Liverpool hasn't lost a game in the Premier League all season and will very likely hoist the trophy later this year. They've also made two successive Champions League Finals and won it all last season. People are mad about this dynasty in the making.

That includes 10-year-old Daragh Curley from Ireland, who sent a letter to Jurgen Klopp admonishing them for their success and asking them to throw a few games for the good of soccer. (He's a Manchester United fan.)

"Liverpool are winning too many games," Curley wrote as a part of a school project. "If you win nine more games then you have the best unbeaten run in English football. Being a United fan that is very sad.

"So the next time Liverpool play, please make them lose. You should just let the other team score. I hope I have convinced you to not win the league or any other match ever again."

Klopp, Liverpool's affable manager, responded to the letter.

[Read: Jurgen Klopp's Authentic, Infectious Aura and Ultimate Mission]

"Unfortunately, on this occasion, I cannot grant your request, not through choice anyway," Klopp wrote. "As much as you want Liverpool to lose it is my job to do everything that I can to help Liverpool to win as there are millions of people around the world who want that to happen, so I really do not want to let them down.

"Luckily for you, we have lost games in the past and we will lose games in the future because that is football. The problem is when you are 10 years old you think that things will always be as they are now but if there is one thing I can tell you as 52 years old it is that this most definitely isn't the case."

Klopp called the letter "cheeky" during a press conference Friday and said that, though he doesn't have time to respond to every letter he gets, he had some time for Curley's letter.

"I like working for Liverpool and I like the rivalry we have," he said. "But I love even more if we can keep that (rivalry) on the pitch.

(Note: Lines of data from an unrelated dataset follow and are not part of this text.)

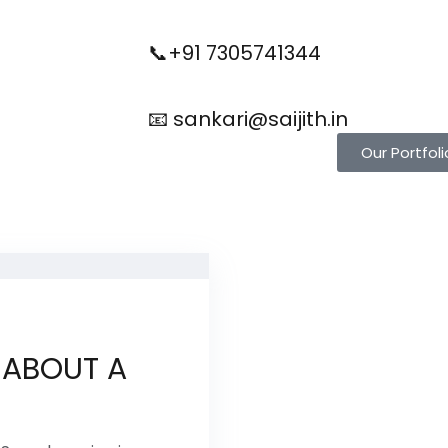
📞+91 7305741344
📧 sankari@saijith.in
Our Portfoli
 ABOUT A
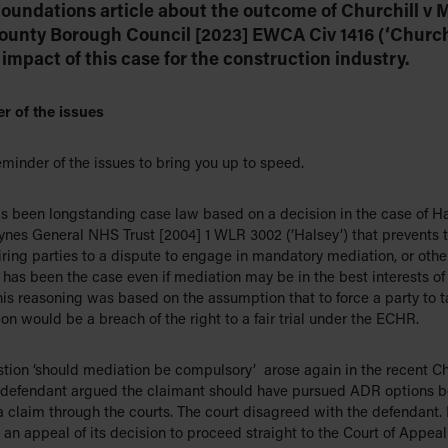
 Foundations article about the outcome of Churchill v 
County Borough Council [2023] EWCA Civ 1416 (‘Churchi
impact of this case for the construction industry.
r of the issues
minder of the issues to bring you up to speed.
as been longstanding case law based on a decision in the case of Ha
ynes General NHS Trust [2004] 1 WLR 3002 (‘Halsey’) that prevents t
ring parties to a dispute to engage in mandatory mediation, or othe
has been the case even if mediation may be in the best interests of
his reasoning was based on the assumption that to force a party to t
on would be a breach of the right to a fair trial under the ECHR.
stion ‘should mediation be compulsory’ arose again in the recent Ch
 defendant argued the claimant should have pursued ADR options b
a claim through the courts. The court disagreed with the defendant.
 an appeal of its decision to proceed straight to the Court of Appeal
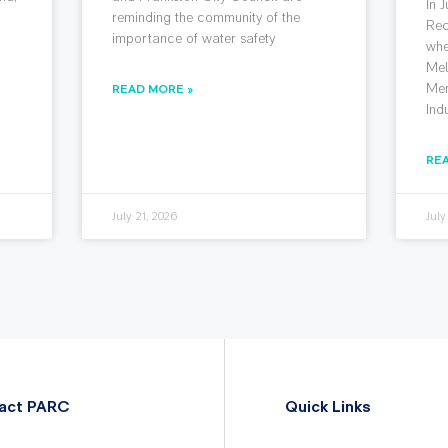
In 
reminding the community of the
Rec
importance of water safety
whe
Mel
Mem
READ MORE »
Ind
RE
July 21, 2026
July
act PARC
Quick Links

But apart from that they can be happy and we should be happy and I hope Daragh is now happy—he looked like it on the picture I saw later, so good."

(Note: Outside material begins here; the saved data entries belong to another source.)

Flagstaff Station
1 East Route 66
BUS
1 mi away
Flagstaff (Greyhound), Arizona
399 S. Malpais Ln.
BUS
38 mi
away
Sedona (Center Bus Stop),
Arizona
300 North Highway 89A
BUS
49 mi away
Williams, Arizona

The letter certainly won the respect of Daragh's parents. His dad told the BBC that Klopp was "an awful, awful decent individual."

"It's grating that Liverpool are doing so well, but behind it all you have to respect Klopp and what he's done," the elder Curley said. "He came across as a nice guy all along, I suppose this letter really confirms to me that he is a decent, decent guy."

Even so, Daragh's dad is doing all he can to ensure Klopp's good graces in the Curley household don't impede on their Manchester United fandom.

"There's reinforcement techniques ongoing just to ensure that there's no swaying from the Man United mandate," he told the BBC.